• [Assigned task] What is needed is an exact copy of the line with "என்றும், ஆனால் தனக்காகத் தன் அம்மா நம்பும்" and all lines that follow it in the entries below, the last line included.

• [Data shown]
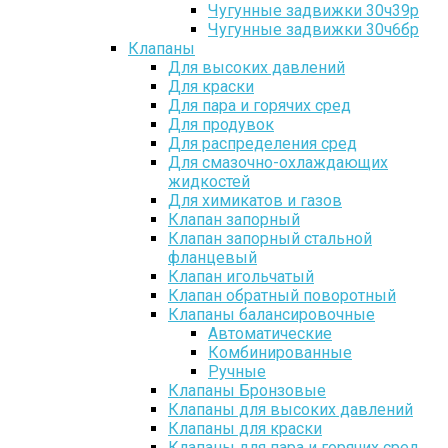
Чугунные задвижки 30ч39р
Чугунные задвижки 30ч6бр
Клапаны
Для высоких давлений
Для краски
Для пара и горячих сред
Для продувок
Для распределения сред
Для смазочно-охлаждающих
жидкостей
Для химикатов и газов
Клапан запорный
Клапан запорный стальной
фланцевый
Клапан игольчатый
Клапан обратный поворотный
Клапаны балансировочные
Автоматические
Комбинированные
Ручные
Клапаны Бронзовые
Клапаны для высоких давлений
Клапаны для краски
Клапаны для пара и горячих сред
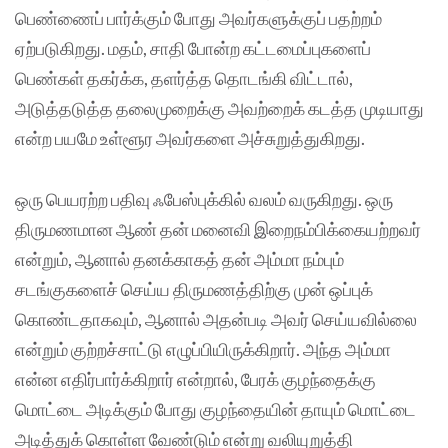
பெண்ணைப் பார்க்கும் போது அவர்களுக்குப் பதற்றம்
ஏற்படுகிறது. மதம், சாதி போன்ற கட்டமைப்புகளைப்
பெண்கள் தகர்க்க, தளர்த்த தொடங்கி விட்டால்,
அடுத்தடுத்த தலைமுறைக்கு அவற்றைக் கடத்த முடியாது
என்ற பயமே உள்ளூர அவர்களை அச்சுறுத்துகிறது.
ஒரு பெயரற்ற பதிவு ஃபேஸ்புக்கில் வலம் வருகிறது. ஒரு
திருமணமான ஆண் தன் மனைவி இறைநம்பிக்கையற்றவர்
என்றும், ஆனால் தனக்காகத் தன் அம்மா நம்பும்
சடங்குகளைச் செய்ய திருமணத்திற்கு முன் ஒப்புக்
கொண்டதாகவும், ஆனால் அதன்படி அவர் செய்யவில்லை
என்றும் குற்றச்சாட்டு எழுப்பியிருக்கிறார். அந்த அம்மா
என்ன எதிர்பார்க்கிறார் என்றால், பேரக் குழந்தைக்கு
மொட்டை அடிக்கும் போது குழந்தையின் தாயும் மொட்டை
அடித்துக் கொள்ள வேண்டும் என்று வலியுறுத்தி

• [Result below]
என்றும், ஆனால் தனக்காகத் தன் அம்மா நம்பும்
சடங்குகளைச் செய்ய திருமணத்திற்கு முன் ஒப்புக்
கொண்டதாகவும், ஆனால் அதன்படி அவர் செய்யவில்லை
என்றும் குற்றச்சாட்டு எழுப்பியிருக்கிறார். அந்த அம்மா
என்ன எதிர்பார்க்கிறார் என்றால், பேரக் குழந்தைக்கு
மொட்டை அடிக்கும் போது குழந்தையின் தாயும் மொட்டை
அடித்துக் கொள்ள வேண்டும் என்று வலியுறுத்தி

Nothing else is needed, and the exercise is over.